The baffling behavior of the addict challenges each of us to make some sense of our own contradictions, and this is why we react along such a continuum of emotional extremes when we are forced to deal directly with the addict. In certain areas of our life, we at least think and act as if we had lost the ability to make certain choices. Is it possible for any human being to inadvertently lose the freedom to choose? Or is the delusion of powerlessness so strong that it makes the distinction between “having to” and “thinking you have to” meaningless? As we move the platform of debate away from external constraints and towards internal sanctions, we have looked to science for some guidance. The advent of neurobiology over the last 30 years has encouraged some to recast old arguments in not so subtle reductionist terminology: “Neurological states determine all our actions”. On this issue we seem all too willing to embrace the icon of Science that has given us so many creature comforts. Our response to the challenge that the addict presents to us demonstrates how our attitudes about addiction, even as formalized theories, tells us as much about ourselves as it does about the addict.
Indeed, our attitudes toward the addict expose the confusion we all have over our ability to regulate our own behavior. Why do so many people have such difficulty making a decision and sticking to it? Too many of us overeat, overwork and indulge in limitless numbers of self-destructive behaviors that eventually end up curtailing the very freedom that allowed us to get that way. Others are minimal offenders, breaking New Years resolutions or buying the latest exercise equipment only to see it metamorphose into an expensive coat-rack. And rightfully so: part of freedom is the right to engage in self-destructive behavior – within certain contextual limits, of course. But in a bizarre articulation of “If thine eye offend thee, cut it out”, it has become increasingly trendy for morbidly obese humans to have surgeons invade their body and bypass portions of their stomach because they find themselves unable to control their food intake or their physical activity. We intuitively know that sometimes we are our own worst enemy and engage in many forms of self-sabotage. Even though we have outgrown and rejected Freud’s sexual peccadilloes, we have embraced his unsettling idea that our conscious actions are strongly motivated by subconscious forces continues to persist. But how do we decide where an uncontrollable urge comes from? In moments of occasional honesty, we often have to admit to ourselves that most of what we do is just stumbling in the dark.
Advertisers, employers, teachers and even parents depend on their charges feeling free simply because they have choices. The perception of choice attenuates the desire to rebel. But how many choices is enough? A few decades ago a trip to the pharmacy for some analgesic would have been a simple task; today there are a staggering number of choices.
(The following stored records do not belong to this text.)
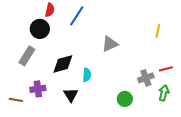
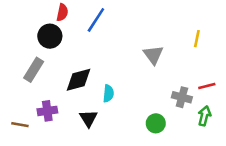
gray triangle: (110, 44) -> (153, 55), moved, turned -42
gray cross: (146, 78) -> (182, 97), turned 35

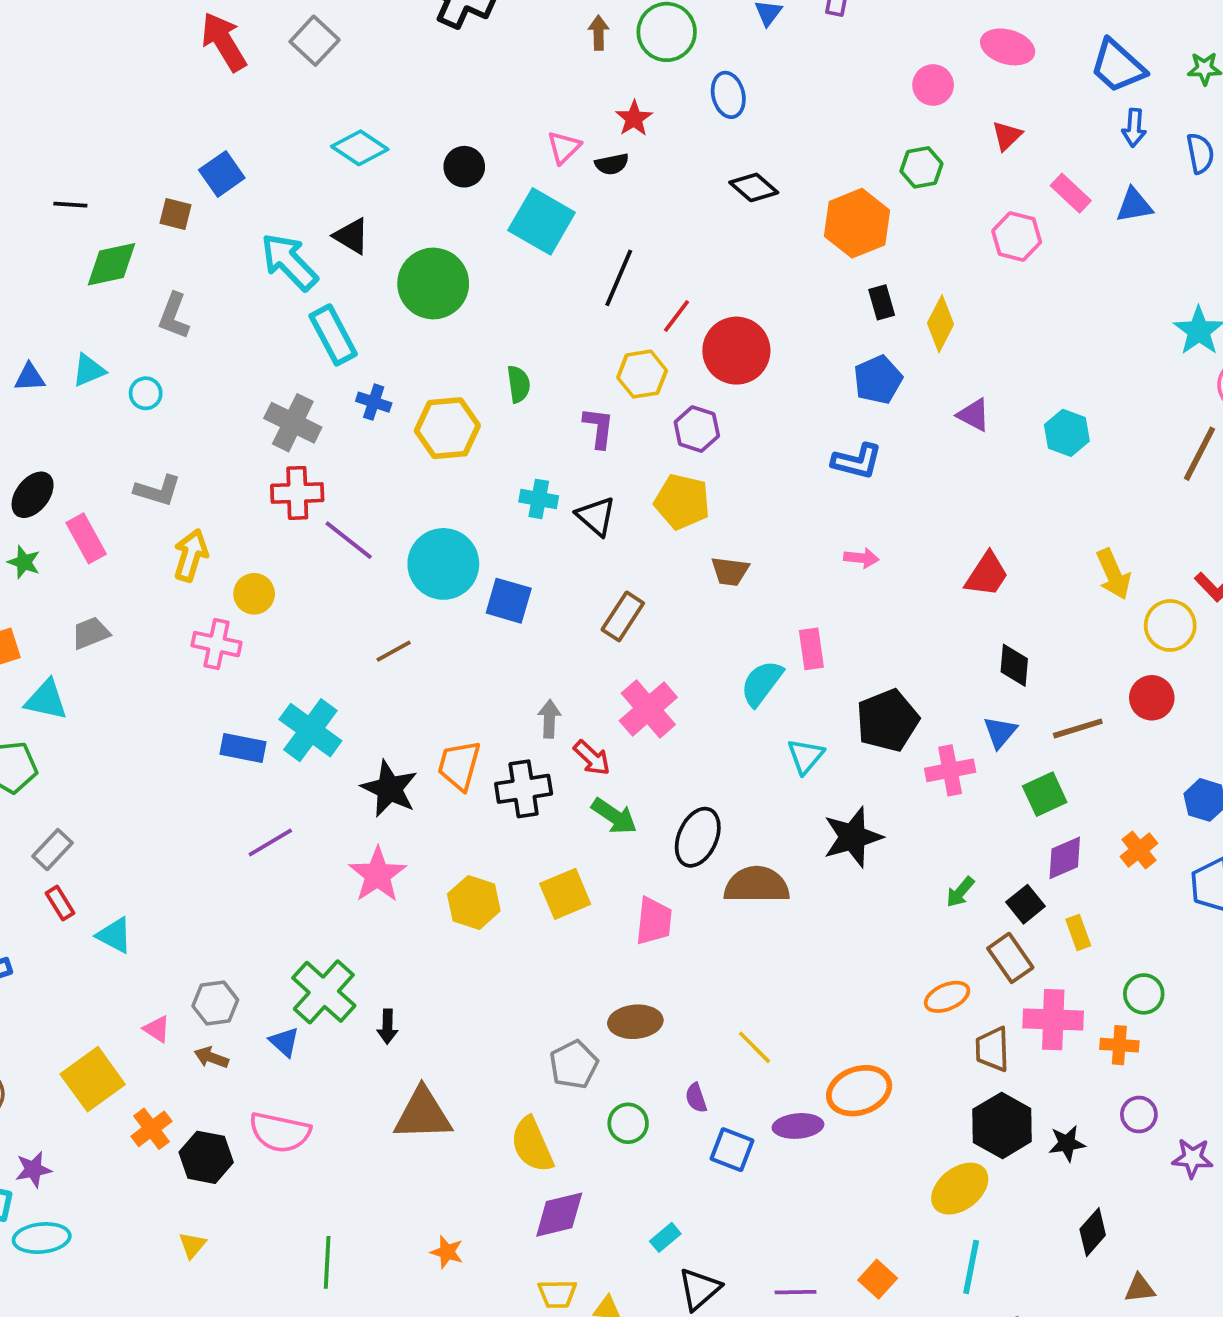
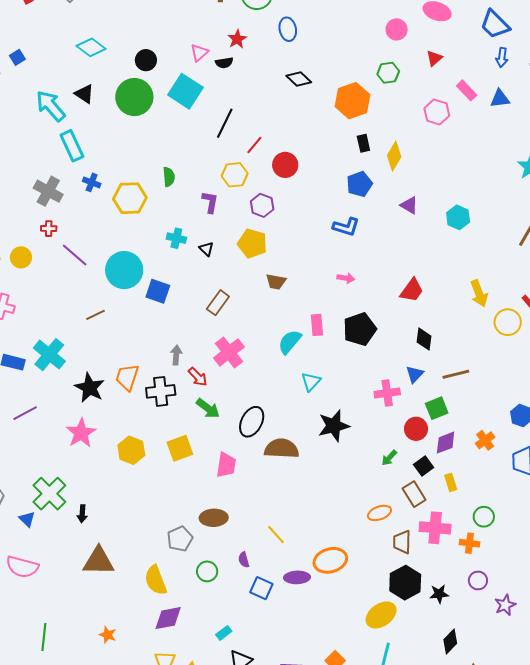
blue square: (222, 174) -> (17, 57), size x0.7
green circle: (433, 284) -> (134, 97), moved
red circle: (736, 351) -> (285, 165), size x0.7
red cross: (297, 493) -> (49, 229), size x0.6
black triangle: (596, 516) -> (206, 249), size x0.7
yellow circle: (254, 594) -> (21, 257), moved
red circle: (1152, 698) -> (416, 429), moved
black pentagon: (887, 720) -> (360, 329), moved
purple star: (1192, 1158) -> (505, 605), turned -30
Do the extra choices make your task easier, or harder? Do the extra choices increase your freedom, or just your indecision? Or consider a closed religious community where each and every detail of life is decided by spiritual mandate. Looking in from the outside one might say that they have no freedom to choose what they want. Looking out from the inside, the true believer would certainly say that rigid obedience to a single, higher law gives them more freedom – they are not slaves to indecision. Our innate sense of psychological freedom may not be such a powerful ally after all.